Don't underestimate the lingering negative consequences of this trend. The technology manufactured by Big Tech is used in the operations of nearly all corporations. Most of the time, buyers of new technology aren't concerned with how or why it works, they are interested in the benefits to their productivity and bottom line. However, when questions begin to arise around the long-term costs to those benefits (i.e. loss of privacy, unclear ownership of data, monopoly/inability to switch vendors, etc.), history suggests markets react first and ask questions later.
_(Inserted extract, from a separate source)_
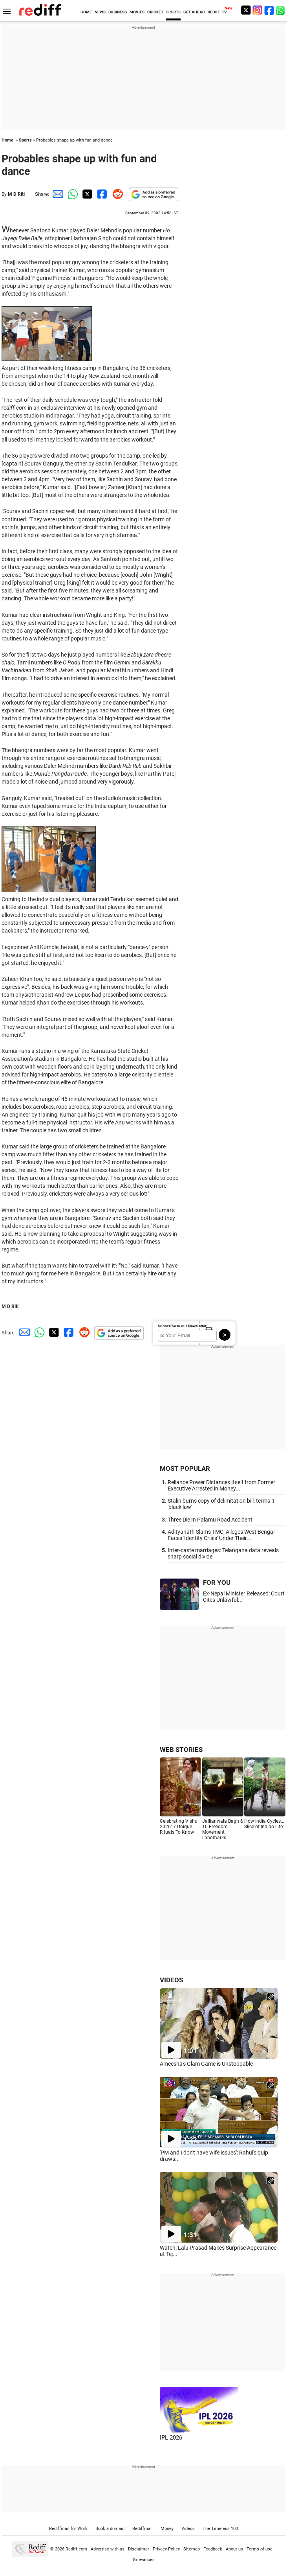 This screenshot has width=287, height=2576. I want to click on [Twitter], so click(246, 10).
Note that the bond market has started asking the first questions about technology risks. Moody's recently announced that it will start evaluating organizations' risk relative to a major cyberattack, following S&P's earlier announcement in February that it will also factor cyber and technology risk management into its' ratings decisions. Expect sell-side analysts to continue the trend and take technology risks into consideration when determining target prices for stock recommendations. On our side, we plan to publish a technology risk index to help the investment community utilize a new metric for making investment decisions. The goal is to help investors expand their tool box ahead of more technology regulation likely to be implemented.
The bottom line: one important lesson from the tech-led sell-off is that how companies manage and disclose their technology and cyber risk is now a serious business risk. The management of business risks always impacts long-term shareholder value over time.
2018 represents the evolution of technology and cyber risk from the story of lost customer data, embarrassing public disclosures and the occasional firing of the C-suite. It's now the No. 1 business risk according to the World Economic Forum. It's also the US' biggest threat according to the Pentagon.
The market is selling off because of this shift, and the rating agencies are moving because of it too. Start adjusting your investing tool kit to stay ahead of the broader trend of an increasingly bright spotlight on cyber and technology risk before the regulators do it for you.
If you are looking ahead for the next companies to be in the spotlight, it's likely to shine brightest in those sectors where advanced technology intersects most with our personal safety: medical devices, healthcare, autos and aircraft manufacturers.